● **GOAL OF THE EXERCISE**
Copy the lines below exactly, starting at the one with "mai multor persoane și entități, cu" and ending at the one with "ydersålen kan forbedre", and leave out any picture.
[ENTRIES SUPPLIED — start]
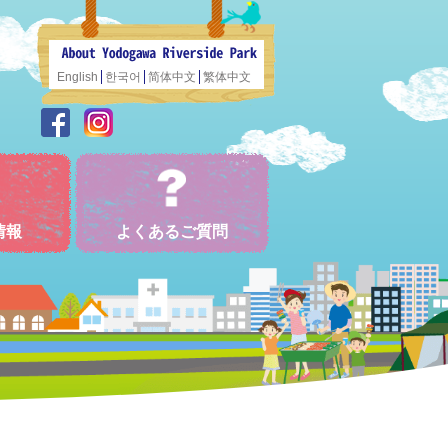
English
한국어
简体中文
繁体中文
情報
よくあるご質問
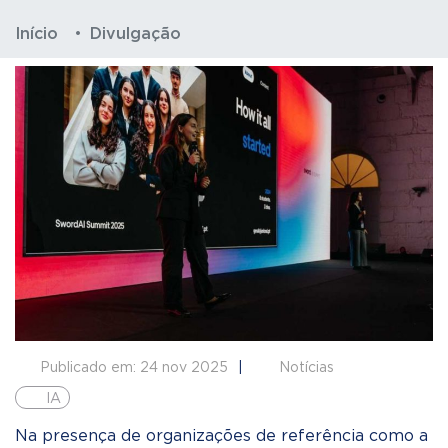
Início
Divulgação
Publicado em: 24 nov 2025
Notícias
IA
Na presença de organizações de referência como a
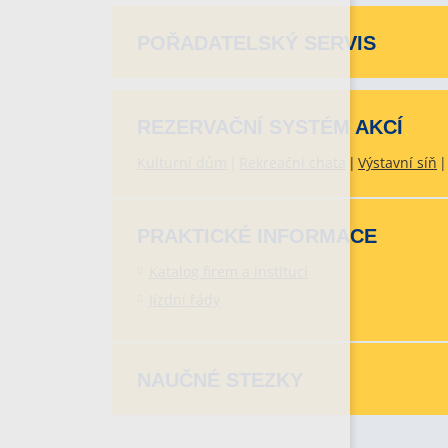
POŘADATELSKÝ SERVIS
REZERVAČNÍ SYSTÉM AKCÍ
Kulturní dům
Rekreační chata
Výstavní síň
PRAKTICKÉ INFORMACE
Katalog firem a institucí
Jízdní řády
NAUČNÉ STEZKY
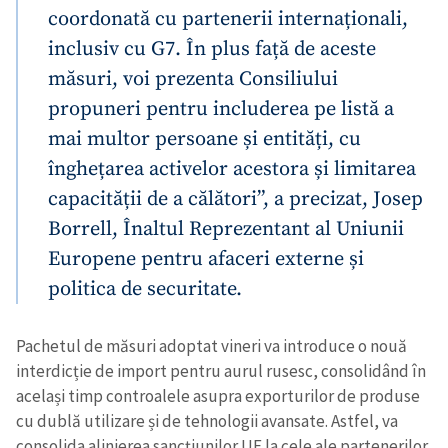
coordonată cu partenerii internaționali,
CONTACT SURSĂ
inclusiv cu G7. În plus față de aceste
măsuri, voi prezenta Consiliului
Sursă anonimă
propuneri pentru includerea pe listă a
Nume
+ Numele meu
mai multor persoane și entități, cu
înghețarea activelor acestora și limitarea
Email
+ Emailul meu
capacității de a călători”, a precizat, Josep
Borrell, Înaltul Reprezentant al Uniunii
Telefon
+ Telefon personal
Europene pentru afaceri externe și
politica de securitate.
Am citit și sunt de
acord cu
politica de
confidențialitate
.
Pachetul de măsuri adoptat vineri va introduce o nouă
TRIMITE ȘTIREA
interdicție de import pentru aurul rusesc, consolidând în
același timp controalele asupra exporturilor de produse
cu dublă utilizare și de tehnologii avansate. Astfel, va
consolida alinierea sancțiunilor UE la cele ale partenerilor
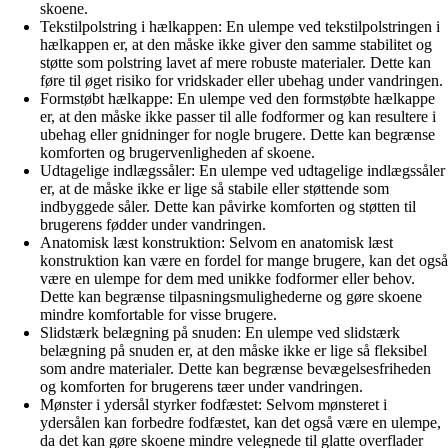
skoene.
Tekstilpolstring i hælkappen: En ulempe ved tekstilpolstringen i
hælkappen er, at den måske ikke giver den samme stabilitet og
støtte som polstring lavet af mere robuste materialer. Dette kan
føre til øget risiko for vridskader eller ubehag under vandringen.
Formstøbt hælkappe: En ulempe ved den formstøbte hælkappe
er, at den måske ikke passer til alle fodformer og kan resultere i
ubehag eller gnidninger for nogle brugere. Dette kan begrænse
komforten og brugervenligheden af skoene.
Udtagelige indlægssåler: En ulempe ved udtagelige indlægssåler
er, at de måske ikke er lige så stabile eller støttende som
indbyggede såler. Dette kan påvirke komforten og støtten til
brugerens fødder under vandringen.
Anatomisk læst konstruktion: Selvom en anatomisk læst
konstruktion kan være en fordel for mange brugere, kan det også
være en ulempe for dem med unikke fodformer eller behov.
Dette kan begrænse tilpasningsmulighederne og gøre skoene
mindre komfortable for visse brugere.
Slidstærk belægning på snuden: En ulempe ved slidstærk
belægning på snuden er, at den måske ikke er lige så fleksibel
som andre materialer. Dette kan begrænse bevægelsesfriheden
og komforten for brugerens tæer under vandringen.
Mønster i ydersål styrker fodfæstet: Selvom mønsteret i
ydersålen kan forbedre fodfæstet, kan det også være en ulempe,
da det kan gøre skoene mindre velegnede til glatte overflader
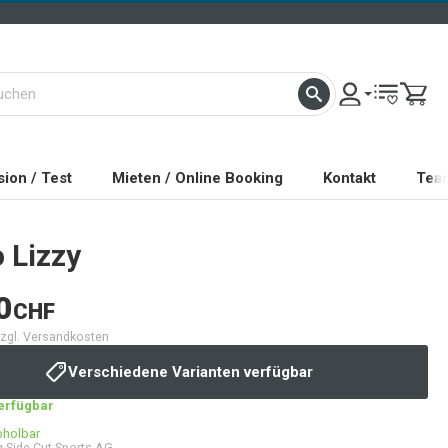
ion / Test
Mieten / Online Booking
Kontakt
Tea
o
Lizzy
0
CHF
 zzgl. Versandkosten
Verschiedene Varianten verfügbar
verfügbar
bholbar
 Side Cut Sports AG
[ENTRIES SUPPLIED — finish]
● **RESPONSE TO THIS TASK**
mai multor persoane și entități, cu
înghețarea activelor acestora și limitarea
Email
+ Emailul meu
capacității de a călători”, a precizat, Josep
Borrell, Înaltul Reprezentant al Uniunii
Telefon
+ Telefon personal
Europene pentru afaceri externe și
politica de securitate.
Am citit și sunt de
acord cu
politica de
confidențialitate
.
Pachetul de măsuri adoptat vineri va introduce o nouă
TRIMITE ȘTIREA
interdicție de import pentru aurul rusesc, consolidând în
același timp controalele asupra exporturilor de produse
cu dublă utilizare și de tehnologii avansate. Astfel, va
consolida alinierea sancțiunilor UE la cele ale partenerilor
skoene.
Tekstilpolstring i hælkappen: En ulempe ved tekstilpolstringen i
hælkappen er, at den måske ikke giver den samme stabilitet og
støtte som polstring lavet af mere robuste materialer. Dette kan
føre til øget risiko for vridskader eller ubehag under vandringen.
Formstøbt hælkappe: En ulempe ved den formstøbte hælkappe
er, at den måske ikke passer til alle fodformer og kan resultere i
ubehag eller gnidninger for nogle brugere. Dette kan begrænse
komforten og brugervenligheden af skoene.
Udtagelige indlægssåler: En ulempe ved udtagelige indlægssåler
er, at de måske ikke er lige så stabile eller støttende som
indbyggede såler. Dette kan påvirke komforten og støtten til
brugerens fødder under vandringen.
Anatomisk læst konstruktion: Selvom en anatomisk læst
konstruktion kan være en fordel for mange brugere, kan det også
være en ulempe for dem med unikke fodformer eller behov.
Dette kan begrænse tilpasningsmulighederne og gøre skoene
mindre komfortable for visse brugere.
Slidstærk belægning på snuden: En ulempe ved slidstærk
belægning på snuden er, at den måske ikke er lige så fleksibel
som andre materialer. Dette kan begrænse bevægelsesfriheden
og komforten for brugerens tæer under vandringen.
Mønster i ydersål styrker fodfæstet: Selvom mønsteret i
ydersålen kan forbedre fodfæstet, kan det også være en ulempe,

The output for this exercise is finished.